Solving for Parameters

• Equate coefficients to find relationships between parameters.

• \alpha = \beta

• -2\beta + \frac{2}{a_0} = 0

• Solve for \beta: \beta = \frac{1}{a_0}

Solution for l=0

• The solution for l = 0 is R(r) = c e^{-\frac{r}{a_0}}.

Solutions for l ≠ 0

• For l \neq 0, a polynomial times an exponential function is still a valid solution.

• The polynomial function becomes more complicated.

• Try a solution of the form (a + b r) e^{-\beta r}.

Hydrogen Atom Solutions

• The solutions are shown on the handout.

• The first solution is for n = 1, l = 0, which is R{10}(r) Y{00} = c e^{-\frac{r}{a_0}}.

• Y_{00} is a constant function.

Quantum Numbers

• The quantum number n is 1, l is 0, and m is 0.

• The m quantum number ranges from -l to +l.

n=2 Solutions

• For n = 2, l = 0, the solution involves a polynomial 1 - \frac{r}{2a0} times an exponential function e^{-\frac{r}{2a0}}.

• The exponential function decays slower than the n = 1 solution.

Bohr's Analysis

• Bohr's analysis indicates that the radius of the circle increases with higher n values.

• rn = a0 n^2

• The quantum analysis shows that the exponential function extends further out for higher n values.

• The denominator of the exponential function is two times the Bohr radius.

• The second solution is further extended, consistent with Bohr's analysis.

Spherical Symmetry and Orbitals

• s orbitals (l=0) are spherically symmetric.

• They do not depend on \theta and \phi.

• p orbitals (l=1) are represented by the l = 1 solutions.

• The probability density is quantized.

• There are regions where the particle is unlikely to be found.

• Quantum solutions are probability densities, not fixed radius values.

Radial Wave Functions

• The right-hand column in the handout shows the radial part of the wave function.

• Isotropic distributions only occur for l=0.

• Solutions with l=1 or l=2 have angular dependence given by spherical harmonics. These functions give a higher probability to certain angles.

• The number of nodes increases by one for each bound state.

• The first state has no nodes except at infinity.

• The n=2, l=0 solution has one node between zero and infinity.

• The n=3, l=0 solution has two nodes.

• There is a specific value of r where the probability density goes to zero.

• The electron in the 2s orbital has a probability of being near the center and at a larger radius value.

Probability Density

• The left column gives the probability density P(r) between r and r + dr.

• P(r) = |R(r)|^2 r^2

• Multiply the function by r^2 to get the probability density.

• The probability density goes to zero at the origin.

• This is due to the volume element being zero at the origin.

• The volume element is 4 \pi r^2 dr.

• The geometric factor is r^2.

• For the 1s solution, the most likely value of r is the Bohr radius.

Proving Most Probable Radius

• Take r^2 times the square of the function, take the derivative, and set it equal to zero to find the most probable value of r: \frac{d}{dr} (r^2 |R(r)|^2) = 0 .

Coordinate Systems

• In Cartesian coordinates, each box has the same size: dx dy dz.

• In spherical coordinates, each box does not have the same size.

• The volume element in spherical coordinates is dV = r^2 \sin \theta dr d\theta d\phi.

• The probability includes the coordinate factor because the "boxes" in the spherical coordinate system are of unequal size. If you used Cartesian coordinates the boxes have equal size and that factor would not be there.
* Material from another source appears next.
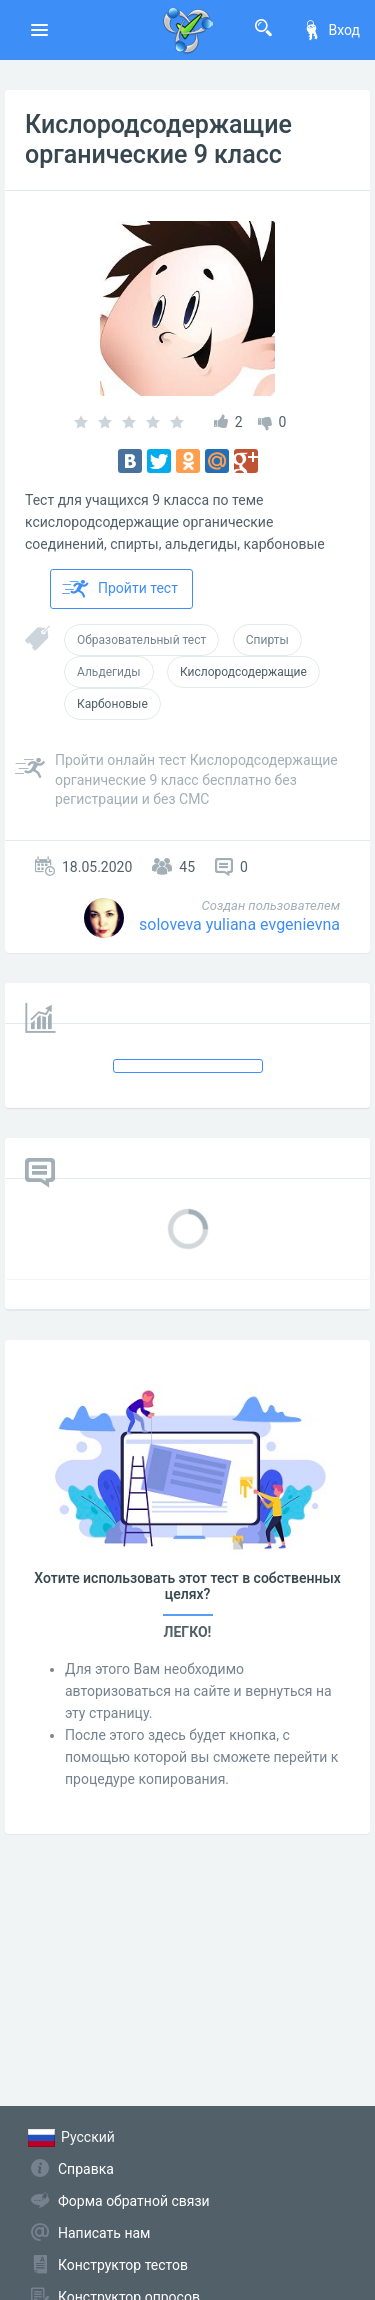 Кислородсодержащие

Derivative for Maximum Probability

• The function to maximize is [c r^2 e^{-\frac{2r}{a_0}}]

• Set the derivative equal to zero to find the maximum.

• The most probable value of r is a_0.

Average Radius

• Calculate the average value of r to compare with Bohr's analysis.

• \langle r \rangle = \int0^{\infty} r P(r) dr / \int0^{\infty} P(r) dr

• Integrate the probability times r to get the average value of r.

• The integration involves squaring the wave function and multiplying by r.

Bonus Problem

• Bonus: Calculate the average value of r for the n = 2, l = 0 solution.

• Show if the average value is equal to 4 a_0, as predicted by Bohr's model.

• Use an integration table to find the integral of r^n e^{-\beta r}.

• Determine if Bohr's analysis is consistent with the full quantum result.